Okay, with horizon's hint, a) becomes $4r^2 + a^2 + b^2 + c^2 < 8R^2 + 4rR$ and I can't prove it. Would someone help me?

$4r^2 < 8R^2$ is obviously true from $2r < R$ $a^2 +b^2 + c^2 < 8R^2$ is true because $9R^2 - (a^2+b^2+c^2) = OH^2 \ge 0$. It can also be proved by using that $\sin^2 A + \sin^2 B + \sin^2 C \le \frac{9}{4}$ which is well known.

hatchguy wrote: $a^2 +b^2 + c^2 < 8R^2$ is true because $9R^2 - (a^2+b^2+c^2) = OH^2 \ge 0$.. This is false.
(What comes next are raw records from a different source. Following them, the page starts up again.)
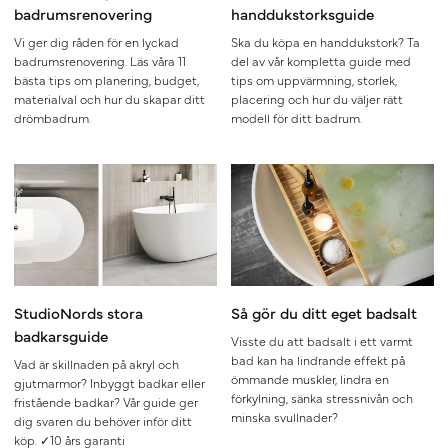
badrumsrenovering
handdukstorksguide
Vi ger dig råden för en lyckad
Ska du köpa en handdukstork? Ta
badrumsrenovering. Läs våra 11
del av vår kompletta guide med
bästa tips om planering, budget,
tips om uppvärmning, storlek,
materialval och hur du skapar ditt
placering och hur du väljer rätt
drömbadrum.
modell för ditt badrum.
StudioNords stora
Så gör du ditt eget badsalt
badkarsguide
Visste du att badsalt i ett varmt
bad kan ha lindrande effekt på
Vad är skillnaden på akryl och
ömmande muskler, lindra en
gjutmarmor? Inbyggt badkar eller
förkylning, sänka stressnivån och
fristående badkar? Vår guide ger
minska svullnader?
dig svaren du behöver inför ditt
köp. ✓10 års garanti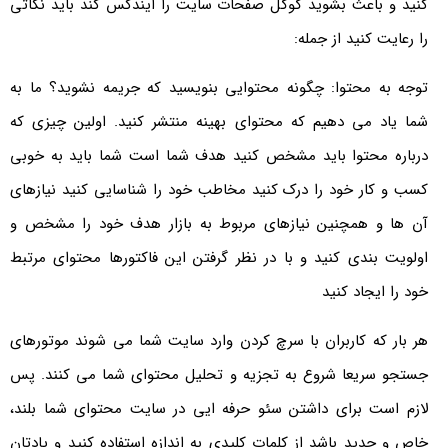
کنید و باعث بشوید گوگل صفحات سایت را ایندکس کند باید نکاتی
را رعایت کنید از جمله:
توجه به محتوا: چگونه محتوایی بنویسید که جریمه نشوید؟ ما به
شما یاد می دهیم که محتوای بهینه منتشر کنید. اولین چیزی که
درباره محتوا باید مشخص کنید هدف شما است شما باید به خوبی
کسب و کار خود را درک کنید مخاطب خود را شناسایی کنید نیازهای
آن ها و همچنین نیازهای مربوط به بازار هدف خود را مشخص و
اولویت بندی کنید و با در نظر گرفتن این فاکتورها محتوای مرتبط
خود را ایجاد کنید
هر بار که کاربران با سرچ کردن وارد سایت شما می شوند موتورهای
جستجو سریعا شروع به تجزیه و تحلیل محتوای شما می کنند. پس
لازم است برای داشتن سئو حرفه ایی در سایت محتوای شما بلند،
خاص و جدید باشد از کلمات کلیدی به اندازه استفاده کنید و یادتان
The fact that $a^2+b^2+c^2\le 9R^2$ does not necessarily imply that $a^2+b^2+c^2<8R^2$ ... However, the inequality $4r^2+a^2+b^2+c^2< 8R^2+4Rr$ (which is equivalent to $\widehat{OIH}> 90^{\circ}$) follows immediately from Gerretsen's old result i.e. $\boxed{\, a^2+b^2+c^2\, \le\, 8R^2+4Rr\, }$ and Euler's inequality i.e. $\boxed{\, R\, \ge\, 2r\, }$ . On the other hand, the second part of the problem asking to show that $\widehat{OIH}>135^{\circ}$ is true only if $\triangle\, ABC$ is acute-angled. I don't know why the OP left out this important condition.

I'm stupid, please delete my comment(post)

Mateescu Constantin wrote: On the other hand, the second part of the problem asking to show that $\widehat{OIH}>135^{\circ}$ is true only if $\triangle\, ABC$ is acute-angled. I don't know why the OP left out this important condition. Could you explain how does it follow in case $\triangle ABC$ is acute-angled ?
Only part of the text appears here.